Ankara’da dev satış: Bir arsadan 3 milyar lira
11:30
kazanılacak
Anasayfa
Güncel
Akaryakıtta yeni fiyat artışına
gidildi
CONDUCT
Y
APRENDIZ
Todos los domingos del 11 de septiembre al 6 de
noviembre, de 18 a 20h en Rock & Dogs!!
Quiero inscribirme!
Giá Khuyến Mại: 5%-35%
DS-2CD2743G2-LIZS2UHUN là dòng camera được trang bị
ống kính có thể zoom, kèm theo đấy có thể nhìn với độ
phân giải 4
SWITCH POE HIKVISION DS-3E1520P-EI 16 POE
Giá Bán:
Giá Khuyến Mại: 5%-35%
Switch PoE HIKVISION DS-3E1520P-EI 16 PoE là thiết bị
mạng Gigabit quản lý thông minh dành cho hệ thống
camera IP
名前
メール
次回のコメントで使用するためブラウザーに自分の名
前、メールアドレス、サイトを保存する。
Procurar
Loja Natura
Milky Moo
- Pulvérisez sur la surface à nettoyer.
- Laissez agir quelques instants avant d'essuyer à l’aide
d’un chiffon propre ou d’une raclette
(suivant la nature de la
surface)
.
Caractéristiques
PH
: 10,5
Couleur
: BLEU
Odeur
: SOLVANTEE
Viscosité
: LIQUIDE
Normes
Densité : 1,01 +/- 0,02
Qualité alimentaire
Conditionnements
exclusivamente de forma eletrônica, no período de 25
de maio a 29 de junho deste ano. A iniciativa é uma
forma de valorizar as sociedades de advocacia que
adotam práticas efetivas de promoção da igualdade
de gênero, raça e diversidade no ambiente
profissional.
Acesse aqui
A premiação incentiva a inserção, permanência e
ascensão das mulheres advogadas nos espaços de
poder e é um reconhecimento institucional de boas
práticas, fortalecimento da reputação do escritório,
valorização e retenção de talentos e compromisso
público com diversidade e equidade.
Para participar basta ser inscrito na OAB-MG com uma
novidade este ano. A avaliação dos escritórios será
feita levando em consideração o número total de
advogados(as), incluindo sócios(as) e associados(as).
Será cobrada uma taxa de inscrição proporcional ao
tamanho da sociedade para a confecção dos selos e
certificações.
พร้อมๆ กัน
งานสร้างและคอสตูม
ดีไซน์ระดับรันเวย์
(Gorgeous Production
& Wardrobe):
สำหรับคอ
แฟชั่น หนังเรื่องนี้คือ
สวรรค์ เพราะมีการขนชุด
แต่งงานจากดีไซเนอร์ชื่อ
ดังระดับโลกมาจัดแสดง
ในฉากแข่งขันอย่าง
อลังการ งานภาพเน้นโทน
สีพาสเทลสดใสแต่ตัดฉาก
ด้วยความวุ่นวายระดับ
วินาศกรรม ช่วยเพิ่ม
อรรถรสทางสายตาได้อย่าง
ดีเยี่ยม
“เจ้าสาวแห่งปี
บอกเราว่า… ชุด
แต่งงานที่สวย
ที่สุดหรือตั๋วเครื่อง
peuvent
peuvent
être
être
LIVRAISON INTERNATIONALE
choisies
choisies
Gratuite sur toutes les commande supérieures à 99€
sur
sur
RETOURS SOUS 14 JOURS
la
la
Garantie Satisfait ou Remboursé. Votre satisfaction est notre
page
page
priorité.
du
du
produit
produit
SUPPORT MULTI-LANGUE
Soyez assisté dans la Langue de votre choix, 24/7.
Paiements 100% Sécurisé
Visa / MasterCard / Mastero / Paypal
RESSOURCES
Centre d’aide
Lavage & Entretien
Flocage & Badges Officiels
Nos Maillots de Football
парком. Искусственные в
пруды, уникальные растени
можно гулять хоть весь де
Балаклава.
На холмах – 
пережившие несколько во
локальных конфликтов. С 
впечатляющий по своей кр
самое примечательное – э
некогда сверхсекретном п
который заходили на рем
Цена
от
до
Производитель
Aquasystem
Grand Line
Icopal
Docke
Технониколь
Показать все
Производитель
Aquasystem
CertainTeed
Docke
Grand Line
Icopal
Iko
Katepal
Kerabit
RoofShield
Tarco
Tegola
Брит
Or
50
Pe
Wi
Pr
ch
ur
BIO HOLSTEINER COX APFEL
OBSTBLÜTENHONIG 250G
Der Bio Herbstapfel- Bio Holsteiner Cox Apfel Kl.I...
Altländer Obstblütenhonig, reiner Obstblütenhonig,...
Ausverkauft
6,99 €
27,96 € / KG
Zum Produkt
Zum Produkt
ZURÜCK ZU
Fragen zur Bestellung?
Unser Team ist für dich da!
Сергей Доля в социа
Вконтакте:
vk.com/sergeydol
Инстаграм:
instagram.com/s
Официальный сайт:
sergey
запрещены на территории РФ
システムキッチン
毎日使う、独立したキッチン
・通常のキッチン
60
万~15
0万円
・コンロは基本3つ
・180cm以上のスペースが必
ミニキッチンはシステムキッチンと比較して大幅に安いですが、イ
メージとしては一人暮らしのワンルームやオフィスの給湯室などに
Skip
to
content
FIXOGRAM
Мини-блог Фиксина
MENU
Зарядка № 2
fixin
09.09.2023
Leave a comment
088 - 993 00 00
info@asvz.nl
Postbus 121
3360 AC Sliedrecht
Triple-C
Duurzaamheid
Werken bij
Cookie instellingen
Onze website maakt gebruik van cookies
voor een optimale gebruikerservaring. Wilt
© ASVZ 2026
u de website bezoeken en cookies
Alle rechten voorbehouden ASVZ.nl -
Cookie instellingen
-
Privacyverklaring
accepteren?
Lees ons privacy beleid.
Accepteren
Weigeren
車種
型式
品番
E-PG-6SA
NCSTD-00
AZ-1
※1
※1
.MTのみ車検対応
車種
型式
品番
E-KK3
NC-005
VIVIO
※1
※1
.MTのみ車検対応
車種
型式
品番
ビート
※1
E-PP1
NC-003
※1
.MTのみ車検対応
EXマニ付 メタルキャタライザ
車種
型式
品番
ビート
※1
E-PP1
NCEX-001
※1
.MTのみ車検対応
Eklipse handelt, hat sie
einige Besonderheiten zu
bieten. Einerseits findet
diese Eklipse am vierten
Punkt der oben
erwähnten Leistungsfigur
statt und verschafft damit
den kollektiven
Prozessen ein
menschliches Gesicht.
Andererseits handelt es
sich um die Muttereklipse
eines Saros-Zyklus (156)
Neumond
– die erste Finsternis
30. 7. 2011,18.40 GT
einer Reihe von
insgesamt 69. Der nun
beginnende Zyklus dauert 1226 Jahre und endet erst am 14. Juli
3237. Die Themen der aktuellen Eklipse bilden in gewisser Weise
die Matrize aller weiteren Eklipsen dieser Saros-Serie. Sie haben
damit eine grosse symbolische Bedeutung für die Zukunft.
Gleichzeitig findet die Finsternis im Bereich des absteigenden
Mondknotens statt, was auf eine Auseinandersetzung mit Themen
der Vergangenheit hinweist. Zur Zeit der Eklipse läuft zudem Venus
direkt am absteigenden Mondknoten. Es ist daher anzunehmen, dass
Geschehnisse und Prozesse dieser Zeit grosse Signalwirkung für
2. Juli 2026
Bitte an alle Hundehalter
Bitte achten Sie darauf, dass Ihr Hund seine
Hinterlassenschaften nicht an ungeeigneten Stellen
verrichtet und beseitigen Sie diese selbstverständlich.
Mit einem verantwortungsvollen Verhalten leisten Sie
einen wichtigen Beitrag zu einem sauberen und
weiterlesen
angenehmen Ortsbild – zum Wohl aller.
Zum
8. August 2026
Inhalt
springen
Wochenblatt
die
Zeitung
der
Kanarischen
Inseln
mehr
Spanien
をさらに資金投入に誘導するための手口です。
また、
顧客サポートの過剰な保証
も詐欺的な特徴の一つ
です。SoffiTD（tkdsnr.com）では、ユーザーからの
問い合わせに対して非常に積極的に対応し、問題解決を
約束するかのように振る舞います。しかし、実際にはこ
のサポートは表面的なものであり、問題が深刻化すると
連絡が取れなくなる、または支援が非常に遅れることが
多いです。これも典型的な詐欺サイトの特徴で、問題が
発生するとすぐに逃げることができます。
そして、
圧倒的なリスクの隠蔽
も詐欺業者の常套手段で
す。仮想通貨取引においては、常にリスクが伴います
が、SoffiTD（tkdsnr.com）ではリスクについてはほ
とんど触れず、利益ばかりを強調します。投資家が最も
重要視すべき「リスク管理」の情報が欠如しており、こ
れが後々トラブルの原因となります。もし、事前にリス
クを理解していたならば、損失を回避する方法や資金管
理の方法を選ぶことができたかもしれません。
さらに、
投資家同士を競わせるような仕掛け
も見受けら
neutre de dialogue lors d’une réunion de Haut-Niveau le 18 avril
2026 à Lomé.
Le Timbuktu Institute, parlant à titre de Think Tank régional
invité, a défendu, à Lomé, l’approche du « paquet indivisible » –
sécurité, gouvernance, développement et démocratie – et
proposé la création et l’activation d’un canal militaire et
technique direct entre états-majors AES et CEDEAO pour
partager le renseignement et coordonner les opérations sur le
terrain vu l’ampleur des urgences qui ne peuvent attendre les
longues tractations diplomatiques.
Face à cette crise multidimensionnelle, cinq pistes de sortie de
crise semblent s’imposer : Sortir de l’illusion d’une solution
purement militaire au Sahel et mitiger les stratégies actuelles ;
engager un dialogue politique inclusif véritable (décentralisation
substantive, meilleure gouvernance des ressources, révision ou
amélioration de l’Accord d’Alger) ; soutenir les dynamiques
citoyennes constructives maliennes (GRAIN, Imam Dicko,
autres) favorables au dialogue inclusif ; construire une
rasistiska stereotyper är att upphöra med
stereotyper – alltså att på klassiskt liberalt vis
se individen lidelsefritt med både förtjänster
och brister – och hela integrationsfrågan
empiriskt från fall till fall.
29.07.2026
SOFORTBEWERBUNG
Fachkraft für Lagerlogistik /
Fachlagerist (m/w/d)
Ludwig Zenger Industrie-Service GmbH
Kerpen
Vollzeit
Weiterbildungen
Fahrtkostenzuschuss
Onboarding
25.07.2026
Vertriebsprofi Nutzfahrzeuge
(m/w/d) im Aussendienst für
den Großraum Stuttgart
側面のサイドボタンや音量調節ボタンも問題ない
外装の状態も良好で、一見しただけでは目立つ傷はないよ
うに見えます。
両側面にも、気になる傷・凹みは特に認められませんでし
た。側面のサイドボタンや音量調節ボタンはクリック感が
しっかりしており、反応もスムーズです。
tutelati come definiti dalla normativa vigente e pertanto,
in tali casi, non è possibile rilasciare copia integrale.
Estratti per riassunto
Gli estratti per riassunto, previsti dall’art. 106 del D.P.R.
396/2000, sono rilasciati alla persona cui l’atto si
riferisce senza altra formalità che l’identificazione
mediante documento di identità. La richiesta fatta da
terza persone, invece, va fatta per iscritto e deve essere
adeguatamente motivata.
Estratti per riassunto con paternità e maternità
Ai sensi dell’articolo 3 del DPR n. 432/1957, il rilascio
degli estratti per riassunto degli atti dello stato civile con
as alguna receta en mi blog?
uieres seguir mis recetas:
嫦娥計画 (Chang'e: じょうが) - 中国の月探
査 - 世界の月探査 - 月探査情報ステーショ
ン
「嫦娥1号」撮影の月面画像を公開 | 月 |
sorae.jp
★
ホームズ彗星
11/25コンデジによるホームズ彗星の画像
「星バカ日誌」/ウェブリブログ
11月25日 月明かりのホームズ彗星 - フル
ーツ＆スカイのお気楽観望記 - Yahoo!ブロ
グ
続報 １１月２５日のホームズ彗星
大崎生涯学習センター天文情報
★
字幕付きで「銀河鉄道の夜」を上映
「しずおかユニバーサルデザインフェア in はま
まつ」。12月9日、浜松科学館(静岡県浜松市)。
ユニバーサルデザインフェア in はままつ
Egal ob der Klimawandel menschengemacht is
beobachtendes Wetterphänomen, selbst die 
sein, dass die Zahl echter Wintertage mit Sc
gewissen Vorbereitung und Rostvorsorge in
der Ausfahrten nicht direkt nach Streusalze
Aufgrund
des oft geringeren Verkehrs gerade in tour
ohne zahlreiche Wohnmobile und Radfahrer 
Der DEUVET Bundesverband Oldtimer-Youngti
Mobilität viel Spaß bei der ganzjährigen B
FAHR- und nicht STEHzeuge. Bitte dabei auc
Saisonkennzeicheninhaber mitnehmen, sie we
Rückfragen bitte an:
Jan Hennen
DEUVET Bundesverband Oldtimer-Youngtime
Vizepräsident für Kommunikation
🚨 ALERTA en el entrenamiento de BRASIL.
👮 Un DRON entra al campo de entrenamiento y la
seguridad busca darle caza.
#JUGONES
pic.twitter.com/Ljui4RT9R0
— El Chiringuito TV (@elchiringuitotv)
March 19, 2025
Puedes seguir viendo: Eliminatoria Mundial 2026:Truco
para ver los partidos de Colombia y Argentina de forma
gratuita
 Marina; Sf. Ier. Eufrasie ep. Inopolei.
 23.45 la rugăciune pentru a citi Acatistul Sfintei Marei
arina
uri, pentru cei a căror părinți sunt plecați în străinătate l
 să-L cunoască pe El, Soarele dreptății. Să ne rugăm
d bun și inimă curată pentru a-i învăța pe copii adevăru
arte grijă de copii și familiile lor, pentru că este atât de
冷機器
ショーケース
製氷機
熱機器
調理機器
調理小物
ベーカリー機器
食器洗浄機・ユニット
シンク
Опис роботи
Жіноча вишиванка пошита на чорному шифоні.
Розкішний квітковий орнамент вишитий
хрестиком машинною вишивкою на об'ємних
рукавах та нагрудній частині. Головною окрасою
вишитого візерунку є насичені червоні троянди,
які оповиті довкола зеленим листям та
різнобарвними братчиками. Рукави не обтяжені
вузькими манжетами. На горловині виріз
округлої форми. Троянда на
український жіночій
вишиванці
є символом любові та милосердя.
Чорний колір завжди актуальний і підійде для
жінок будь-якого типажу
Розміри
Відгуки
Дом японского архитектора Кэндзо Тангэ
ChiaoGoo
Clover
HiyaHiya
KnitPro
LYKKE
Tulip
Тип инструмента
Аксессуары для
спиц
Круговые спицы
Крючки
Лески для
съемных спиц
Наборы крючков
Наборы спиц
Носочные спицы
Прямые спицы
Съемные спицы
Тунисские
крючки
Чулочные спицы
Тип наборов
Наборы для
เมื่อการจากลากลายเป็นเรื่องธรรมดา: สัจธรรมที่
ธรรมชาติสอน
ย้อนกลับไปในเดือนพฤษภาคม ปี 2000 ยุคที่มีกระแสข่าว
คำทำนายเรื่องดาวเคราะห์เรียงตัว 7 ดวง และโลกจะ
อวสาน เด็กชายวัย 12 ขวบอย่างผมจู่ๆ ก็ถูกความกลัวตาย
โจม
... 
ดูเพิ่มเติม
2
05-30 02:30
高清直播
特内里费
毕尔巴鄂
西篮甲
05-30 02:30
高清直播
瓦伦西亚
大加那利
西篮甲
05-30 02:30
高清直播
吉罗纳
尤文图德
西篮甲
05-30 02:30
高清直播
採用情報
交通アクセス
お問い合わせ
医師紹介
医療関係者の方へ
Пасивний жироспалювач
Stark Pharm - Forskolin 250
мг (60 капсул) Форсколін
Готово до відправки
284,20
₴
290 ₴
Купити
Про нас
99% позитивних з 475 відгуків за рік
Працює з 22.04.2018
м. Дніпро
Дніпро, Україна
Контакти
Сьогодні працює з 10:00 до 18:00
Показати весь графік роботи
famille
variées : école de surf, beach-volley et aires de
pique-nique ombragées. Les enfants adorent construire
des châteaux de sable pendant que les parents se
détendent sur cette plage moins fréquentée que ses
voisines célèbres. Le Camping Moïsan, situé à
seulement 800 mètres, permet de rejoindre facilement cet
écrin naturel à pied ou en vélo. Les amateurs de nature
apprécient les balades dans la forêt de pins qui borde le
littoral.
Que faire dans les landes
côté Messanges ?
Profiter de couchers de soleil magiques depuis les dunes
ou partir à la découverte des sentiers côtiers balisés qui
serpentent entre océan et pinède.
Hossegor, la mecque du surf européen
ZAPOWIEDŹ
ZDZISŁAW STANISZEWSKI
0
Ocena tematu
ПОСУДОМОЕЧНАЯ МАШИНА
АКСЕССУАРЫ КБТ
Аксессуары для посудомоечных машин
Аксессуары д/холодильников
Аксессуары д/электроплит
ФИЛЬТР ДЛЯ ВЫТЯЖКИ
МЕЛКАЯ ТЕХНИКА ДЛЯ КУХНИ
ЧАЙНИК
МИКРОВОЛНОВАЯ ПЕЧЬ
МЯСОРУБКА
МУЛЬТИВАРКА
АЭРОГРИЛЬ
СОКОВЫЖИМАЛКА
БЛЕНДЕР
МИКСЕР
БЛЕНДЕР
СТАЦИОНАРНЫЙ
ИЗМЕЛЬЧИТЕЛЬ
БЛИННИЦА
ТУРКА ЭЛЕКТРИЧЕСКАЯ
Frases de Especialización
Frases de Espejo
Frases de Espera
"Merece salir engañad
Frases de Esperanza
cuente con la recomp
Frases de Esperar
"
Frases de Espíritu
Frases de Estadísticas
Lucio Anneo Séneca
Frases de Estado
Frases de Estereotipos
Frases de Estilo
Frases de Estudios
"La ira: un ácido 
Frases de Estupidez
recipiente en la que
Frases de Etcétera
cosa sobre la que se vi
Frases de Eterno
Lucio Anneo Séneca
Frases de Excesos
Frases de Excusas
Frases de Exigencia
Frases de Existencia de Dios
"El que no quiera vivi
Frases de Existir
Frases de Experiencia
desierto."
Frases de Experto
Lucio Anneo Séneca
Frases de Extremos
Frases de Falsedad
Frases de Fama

________

How to complete this task:
The expected answer is a copy of each line above containing "camera".

Finished exercise:
DS-2CD2743G2-LIZS2UHUN là dòng camera được trang bị
camera IP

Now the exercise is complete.